A former client. Slack. A channel that didn't exist, for a client that had no Slack.

main.py didn't know that. It just saw a key that looked like a legit auth failure and created a "Fix Apollo Auth: slack_former_client" task in Things (my task manager).

Noise. Phantom task. Completely made up by the model.

I noticed it, killed the task — and started thinking harder about what went wrong.

What I Thought Would Work (Didn't)

I figured the prompt would hold.

"The former client has no Slack/Gmail/Calendar/Notion/Drive — Signal only." Clear as day, right there in the context.

But here's the thing: Sonnet drifted anyway. Not every run, not every time. Just... occasionally. And "occasionally" is enough to create garbage in production when your downstream consumer (in this case, main.py) trusts the model's output at face value.

The prompt is advisory.
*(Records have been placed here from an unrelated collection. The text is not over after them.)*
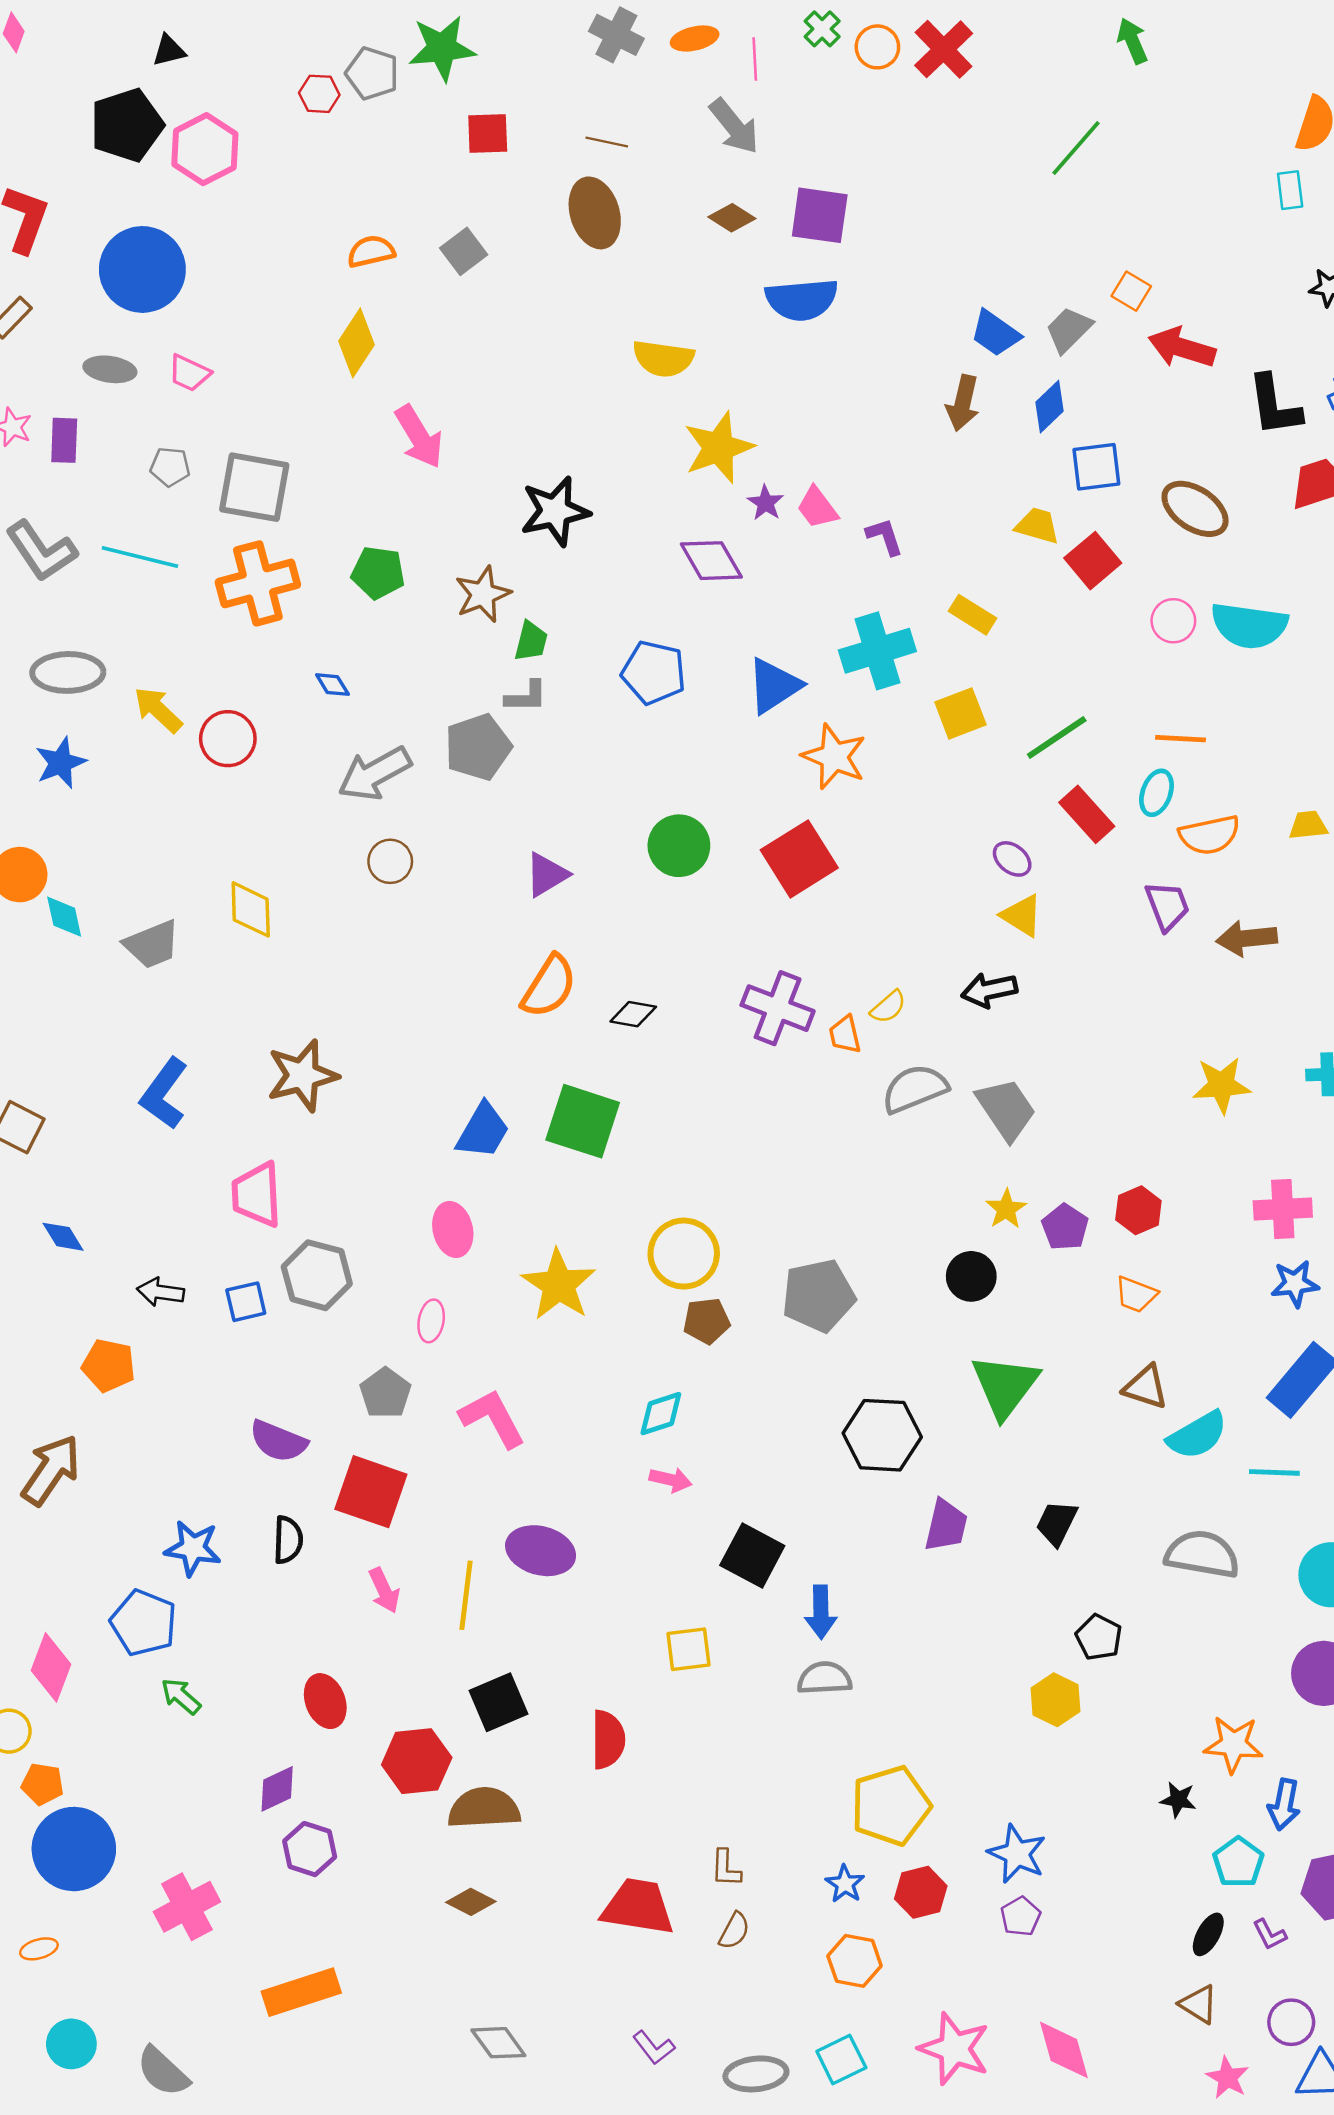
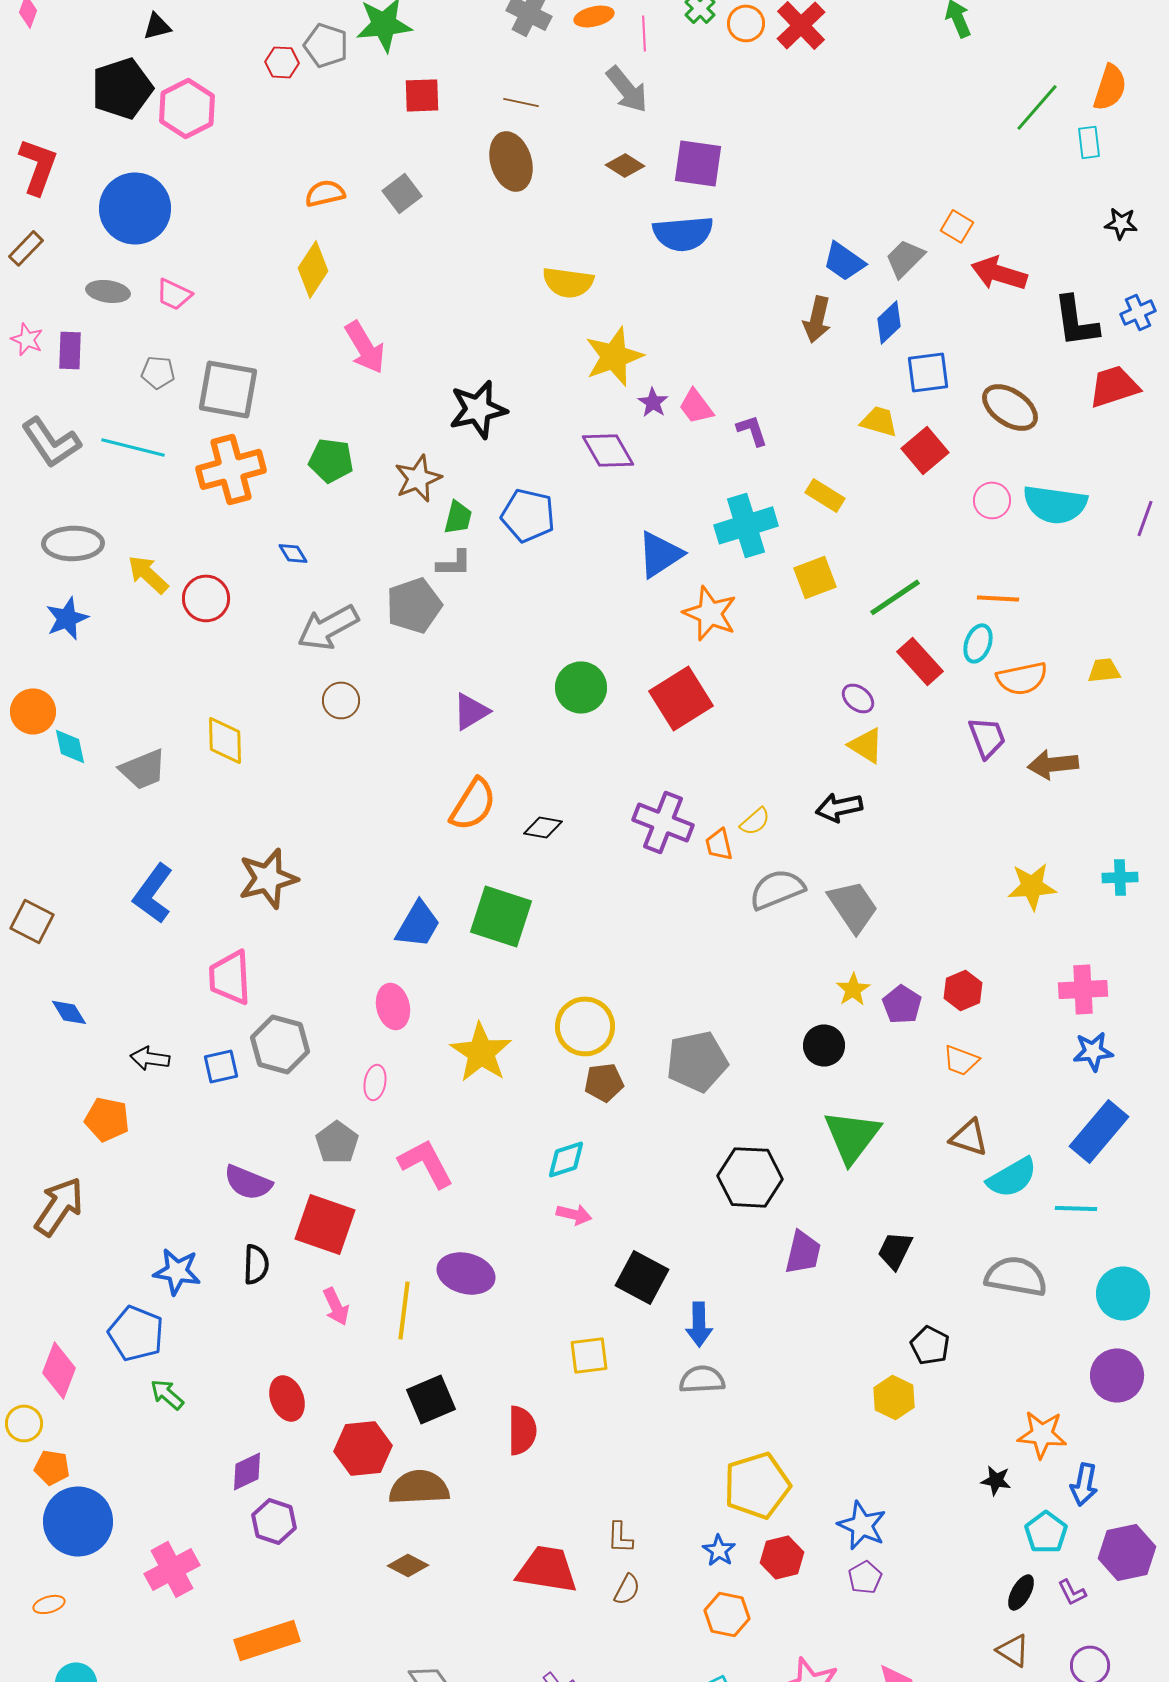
green line: (1076, 148) -> (1037, 107), moved
blue pentagon: (654, 672) -> (528, 515), moved

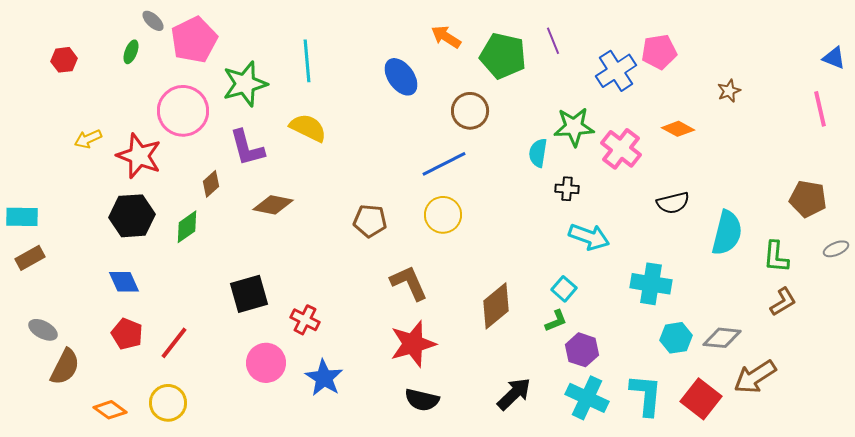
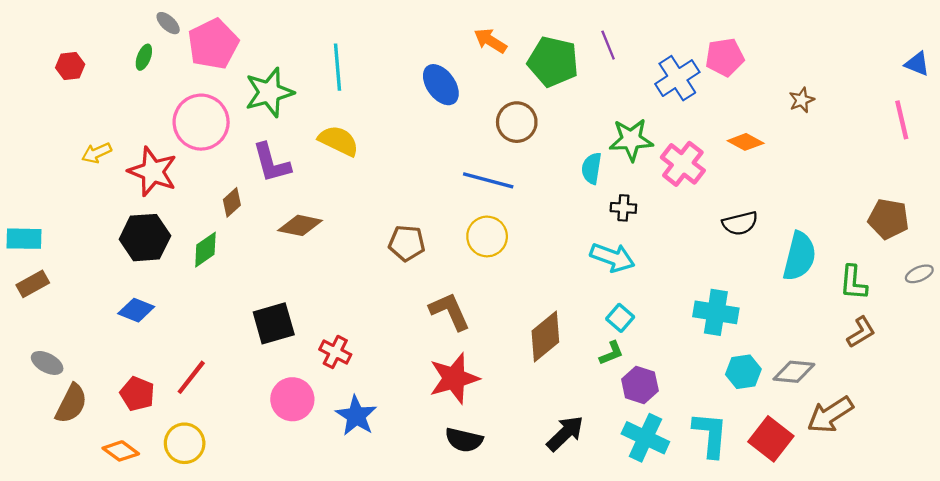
blue line: (444, 164) -> (488, 180), turned 42
cyan arrow: (589, 237) -> (612, 257), moved
blue diamond: (124, 282) -> (136, 310), turned -44
red pentagon: (127, 334) -> (137, 394), moved

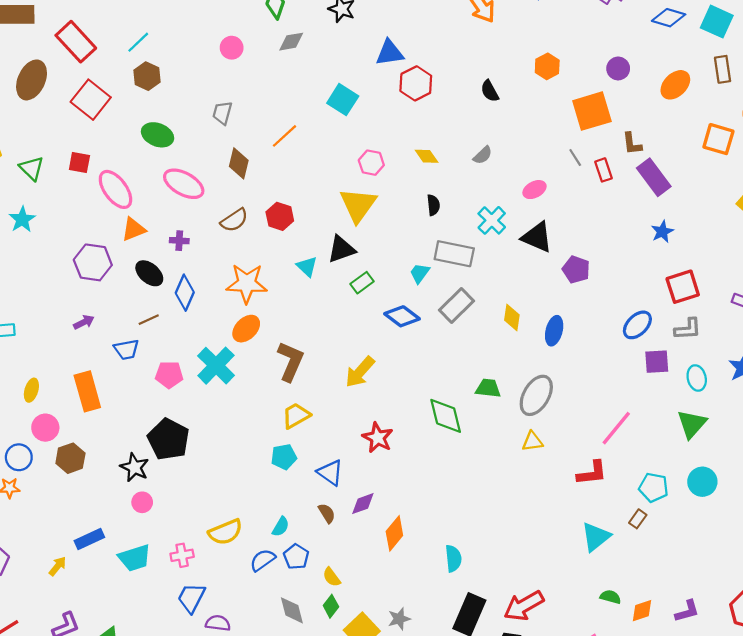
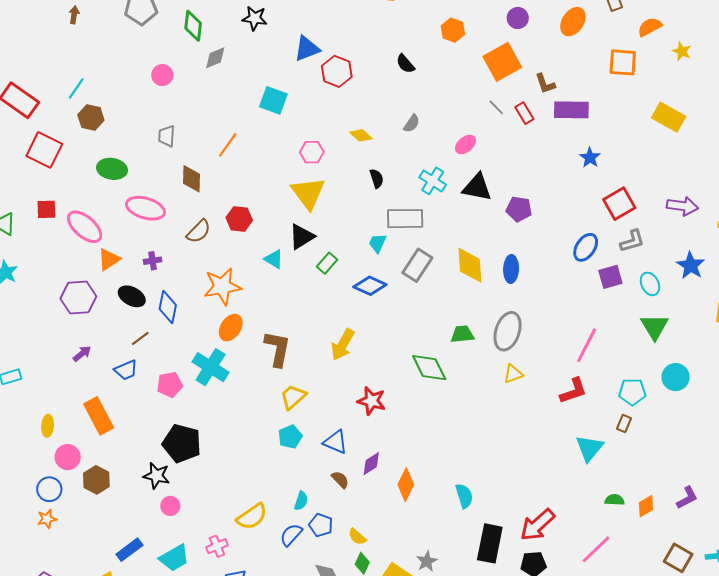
purple rectangle: (654, 177) -> (571, 110), turned -40
yellow diamond: (512, 317) -> (470, 265), size x1.5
The code is law.

The Fix That Held

Two layers, belt-and-suspenders:

  1. Prompt-level — kept the ## OUT OF SCOPE section; also mirrored the scope rules into rules.md so Sonnet gets them in per-scan context.
  2. Code-level — added an IN_SCOPE allowlist to main.py:
IN_SCOPE = {
    "gmail_ecomm", "gmail_client_b", "gmail_client_c", "gmail_client_d",
    "slack_ecomm", "slack_client_b", "slack_client_c",
    "calendar_ecomm", "calendar_client_b", "calendar_client_c", "calendar_client_d",
    "signal",
}

Now, before any auth key can become a Things task, it has to be in that set.

Anything outside it gets logged as "Ignored out-of-scope auth keys" and silently dropped.

slack_former_client never reaches Things again. Doesn't matter what Sonnet reports.

Why This Matters to Me

I used to think scope isolation was a prompting problem.

Write the right instructions, the model stays in its lane. And mostly that's true — but "mostly" isn't a safety guarantee when the model is taking actions downstream.

The pattern is simple: enforce at the consumer boundary, not just the prompt boundary. When one MCP tool has five clients in it and you only mean three, the allowlist in your code is the only thing you can actually trust.

The prompt tells the model what to do. The code decides what's allowed to happen.

P.S. Arcade's arcade-business server exposed an ecommerce business, a second client, a third client, and a former client through the same shared Slack provider. If your auth layer bundles multiple tenants, this is the pattern — not tighter prompting.